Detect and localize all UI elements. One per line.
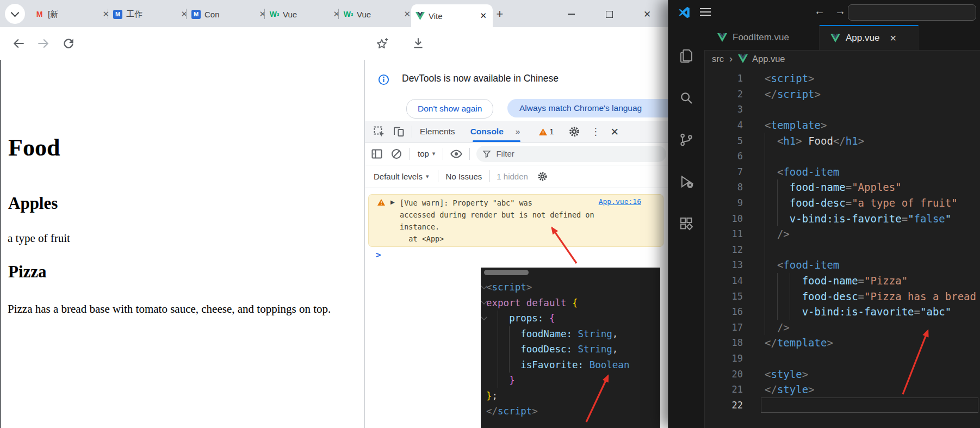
inspect-element-icon[interactable] (373, 125, 386, 138)
breadcrumb-folder[interactable]: src (712, 54, 724, 64)
code-line[interactable]: 10 v-bind:is-favorite="false" (704, 210, 980, 226)
browser-tab-vue1[interactable]: W3 Vue ✕ (265, 5, 346, 23)
section-heading-apples: Apples (8, 194, 58, 213)
menu-hamburger-icon[interactable] (700, 8, 711, 16)
tab-separator (264, 9, 265, 19)
command-search-box[interactable] (848, 4, 976, 21)
code-text: </template> (765, 337, 833, 349)
maximize-button[interactable] (597, 8, 621, 21)
device-toolbar-icon[interactable] (392, 125, 405, 138)
browser-tab-con[interactable]: M Con ✕ (187, 5, 272, 23)
line-number: 22 (704, 400, 743, 411)
code-line[interactable]: 4<template> (704, 117, 980, 133)
browser-tab-work[interactable]: M 工作 ✕ (109, 5, 194, 23)
source-link[interactable]: App.vue:16 (599, 197, 641, 206)
code-line[interactable]: 12 (704, 242, 980, 258)
default-levels-dropdown[interactable]: Default levels (374, 172, 423, 181)
code-line[interactable]: 7 <food-item (704, 164, 980, 180)
forward-icon[interactable] (36, 36, 50, 51)
context-selector[interactable]: top (418, 149, 429, 158)
code-line[interactable]: 20<style> (704, 366, 980, 382)
code-line: isFavorite: Boolean (486, 357, 629, 373)
code-line[interactable]: 1<script> (704, 71, 980, 86)
devtools-menu-icon[interactable]: ⋮ (591, 126, 600, 138)
more-tabs-icon[interactable]: » (516, 127, 520, 137)
no-issues-label[interactable]: No Issues (446, 172, 482, 181)
minimize-button[interactable] (559, 8, 583, 21)
source-control-icon[interactable] (678, 132, 694, 148)
expand-triangle-icon[interactable]: ▶ (390, 199, 395, 205)
code-line[interactable]: 19 (704, 351, 980, 367)
code-line[interactable]: 15 food-desc="Pizza has a bread (704, 288, 980, 304)
code-line[interactable]: 9 food-desc="a type of fruit" (704, 195, 980, 211)
collections-star-icon[interactable] (375, 36, 389, 51)
reload-icon[interactable] (61, 36, 76, 51)
console-warning-entry[interactable]: ▶ [Vue warn]: Property "abc" was accesse… (368, 194, 663, 247)
code-line[interactable]: 21</style> (704, 382, 980, 398)
w3schools-icon: W3 (270, 10, 279, 19)
code-line[interactable]: 16 v-bind:is-favorite="abc" (704, 304, 980, 320)
section-body-pizza: Pizza has a bread base with tomato sauce… (8, 302, 360, 317)
new-tab-button[interactable]: + (493, 7, 507, 21)
tab-close-icon[interactable]: ✕ (478, 11, 488, 21)
nav-back-icon[interactable]: ← (814, 5, 825, 17)
warning-badge[interactable]: 1 (538, 127, 554, 136)
hidden-messages-label[interactable]: 1 hidden (497, 172, 528, 181)
code-line: export default { (486, 295, 629, 311)
maximize-icon (606, 11, 613, 18)
code-line[interactable]: 22 (704, 397, 980, 413)
code-line[interactable]: 8 food-name="Apples" (704, 179, 980, 195)
browser-tab-vite-active[interactable]: Vite ✕ (411, 4, 493, 27)
tab-elements[interactable]: Elements (420, 127, 455, 137)
code-text: <template> (765, 119, 827, 131)
line-number: 3 (704, 104, 743, 115)
line-number: 6 (704, 151, 743, 162)
breadcrumb-file[interactable]: App.vue (752, 54, 785, 64)
console-levels-bar: Default levels ▾ No Issues 1 hidden (365, 165, 668, 188)
console-filter-input[interactable]: Filter (476, 146, 666, 162)
code-line[interactable]: 13 <food-item (704, 257, 980, 273)
clear-console-icon[interactable] (390, 147, 403, 160)
vue-icon (830, 34, 840, 42)
browser-tab-gmail[interactable]: M [新 ✕ (30, 5, 115, 23)
back-icon[interactable] (12, 36, 26, 51)
settings-gear-icon[interactable] (568, 125, 581, 138)
m-site-icon: M (113, 10, 122, 19)
console-settings-gear-icon[interactable] (537, 171, 548, 182)
tab-console[interactable]: Console (470, 127, 504, 137)
editor-tab-fooditem[interactable]: FoodItem.vue (704, 25, 820, 50)
line-number: 20 (704, 369, 743, 380)
extensions-icon[interactable] (678, 215, 694, 232)
code-line: </script> (486, 404, 629, 419)
code-line[interactable]: 14 food-name="Pizza" (704, 273, 980, 289)
search-icon[interactable] (678, 90, 694, 106)
live-expression-eye-icon[interactable] (450, 147, 463, 160)
download-icon[interactable] (411, 36, 425, 51)
devtools-tab-bar: Elements Console » 1 ⋮ ✕ (365, 121, 668, 143)
run-debug-icon[interactable] (678, 173, 694, 190)
code-text: <style> (765, 368, 808, 380)
code-line[interactable]: 2</script> (704, 86, 980, 102)
code-text: props: { (486, 313, 555, 324)
code-line[interactable]: 11 /> (704, 226, 980, 242)
explorer-icon[interactable] (678, 48, 694, 64)
code-editor[interactable]: 1<script>2</script>34<template>5 <h1> Fo… (704, 67, 980, 428)
tab-separator (186, 9, 187, 19)
code-text: food-name="Apples" (765, 181, 902, 193)
tab-close-icon[interactable]: ✕ (889, 33, 896, 44)
code-line[interactable]: 18</template> (704, 335, 980, 351)
close-button[interactable]: ✕ (635, 8, 659, 21)
code-line[interactable]: 17 /> (704, 320, 980, 336)
browser-tab-vue2[interactable]: W3 Vue ✕ (339, 5, 417, 23)
screenshot-root: M [新 ✕ M 工作 ✕ M Con ✕ W3 Vue ✕ (0, 0, 980, 428)
code-line[interactable]: 3 (704, 102, 980, 117)
code-line[interactable]: 6 (704, 148, 980, 164)
nav-forward-icon[interactable]: → (835, 5, 846, 17)
dont-show-again-button[interactable]: Don't show again (406, 99, 493, 119)
editor-tab-appvue[interactable]: App.vue ✕ (820, 25, 919, 50)
devtools-close-icon[interactable]: ✕ (610, 126, 619, 138)
code-line[interactable]: 5 <h1> Food</h1> (704, 133, 980, 148)
console-sidebar-icon[interactable] (370, 147, 383, 160)
tab-search-button[interactable] (5, 4, 25, 24)
console-prompt[interactable]: > (376, 250, 381, 260)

::::::::::

▶ [Your assignment]: Whenever a line of the data holds the string "bind", pick that line out.

▶ [Answer box]:
code-line[interactable]: 10 v-bind:is-favorite="false" (704, 210, 980, 226)
code-line[interactable]: 16 v-bind:is-favorite="abc" (704, 304, 980, 320)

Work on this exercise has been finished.